Activity: Please copy out the records that follow exactly as they stand.

......

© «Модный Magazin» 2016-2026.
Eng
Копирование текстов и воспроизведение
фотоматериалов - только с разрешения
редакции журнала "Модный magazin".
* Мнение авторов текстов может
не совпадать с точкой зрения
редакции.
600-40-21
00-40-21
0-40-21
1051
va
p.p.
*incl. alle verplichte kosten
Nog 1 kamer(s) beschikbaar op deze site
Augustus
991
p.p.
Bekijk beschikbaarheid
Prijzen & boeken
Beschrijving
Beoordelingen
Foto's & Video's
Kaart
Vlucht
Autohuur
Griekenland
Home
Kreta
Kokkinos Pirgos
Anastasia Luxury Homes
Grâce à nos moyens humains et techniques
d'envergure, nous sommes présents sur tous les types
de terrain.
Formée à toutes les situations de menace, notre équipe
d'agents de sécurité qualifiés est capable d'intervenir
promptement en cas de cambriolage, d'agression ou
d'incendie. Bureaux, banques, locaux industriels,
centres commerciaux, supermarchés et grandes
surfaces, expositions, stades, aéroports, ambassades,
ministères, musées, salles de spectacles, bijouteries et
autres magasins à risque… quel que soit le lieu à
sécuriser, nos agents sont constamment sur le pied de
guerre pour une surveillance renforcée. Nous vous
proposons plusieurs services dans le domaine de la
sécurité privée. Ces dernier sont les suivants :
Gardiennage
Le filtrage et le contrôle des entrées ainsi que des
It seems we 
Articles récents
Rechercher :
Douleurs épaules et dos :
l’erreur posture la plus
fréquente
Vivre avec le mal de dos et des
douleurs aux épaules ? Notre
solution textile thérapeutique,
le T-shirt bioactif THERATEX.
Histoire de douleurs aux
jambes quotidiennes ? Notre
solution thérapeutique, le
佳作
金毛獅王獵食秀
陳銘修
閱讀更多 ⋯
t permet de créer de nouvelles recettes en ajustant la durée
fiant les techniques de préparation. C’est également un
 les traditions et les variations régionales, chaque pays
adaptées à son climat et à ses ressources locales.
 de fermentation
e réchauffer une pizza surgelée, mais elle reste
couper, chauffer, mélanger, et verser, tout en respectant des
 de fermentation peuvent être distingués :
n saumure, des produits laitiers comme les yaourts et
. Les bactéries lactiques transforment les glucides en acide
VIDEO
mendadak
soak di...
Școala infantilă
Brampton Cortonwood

......

Answer for the task:
© «Модный Magazin» 2016-2026.
Eng
Копирование текстов и воспроизведение
фотоматериалов - только с разрешения
редакции журнала "Модный magazin".
* Мнение авторов текстов может
не совпадать с точкой зрения
редакции.
600-40-21
00-40-21
0-40-21
1051
va
p.p.
*incl. alle verplichte kosten
Nog 1 kamer(s) beschikbaar op deze site
Augustus
991
p.p.
Bekijk beschikbaarheid
Prijzen & boeken
Beschrijving
Beoordelingen
Foto's & Video's
Kaart
Vlucht
Autohuur
Griekenland
Home
Kreta
Kokkinos Pirgos
Anastasia Luxury Homes
Grâce à nos moyens humains et techniques
d'envergure, nous sommes présents sur tous les types
de terrain.
Formée à toutes les situations de menace, notre équipe
d'agents de sécurité qualifiés est capable d'intervenir
promptement en cas de cambriolage, d'agression ou
d'incendie. Bureaux, banques, locaux industriels,
centres commerciaux, supermarchés et grandes
surfaces, expositions, stades, aéroports, ambassades,
ministères, musées, salles de spectacles, bijouteries et
autres magasins à risque… quel que soit le lieu à
sécuriser, nos agents sont constamment sur le pied de
guerre pour une surveillance renforcée. Nous vous
proposons plusieurs services dans le domaine de la
sécurité privée. Ces dernier sont les suivants :
Gardiennage
Le filtrage et le contrôle des entrées ainsi que des
It seems we 
Articles récents
Rechercher :
Douleurs épaules et dos :
l’erreur posture la plus
fréquente
Vivre avec le mal de dos et des
douleurs aux épaules ? Notre
solution textile thérapeutique,
le T-shirt bioactif THERATEX.
Histoire de douleurs aux
jambes quotidiennes ? Notre
solution thérapeutique, le
佳作
金毛獅王獵食秀
陳銘修
閱讀更多 ⋯
t permet de créer de nouvelles recettes en ajustant la durée
fiant les techniques de préparation. C’est également un
 les traditions et les variations régionales, chaque pays
adaptées à son climat et à ses ressources locales.
 de fermentation
e réchauffer une pizza surgelée, mais elle reste
couper, chauffer, mélanger, et verser, tout en respectant des
 de fermentation peuvent être distingués :
n saumure, des produits laitiers comme les yaourts et
. Les bactéries lactiques transforment les glucides en acide
VIDEO
mendadak
soak di...
Școala infantilă
Brampton Cortonwood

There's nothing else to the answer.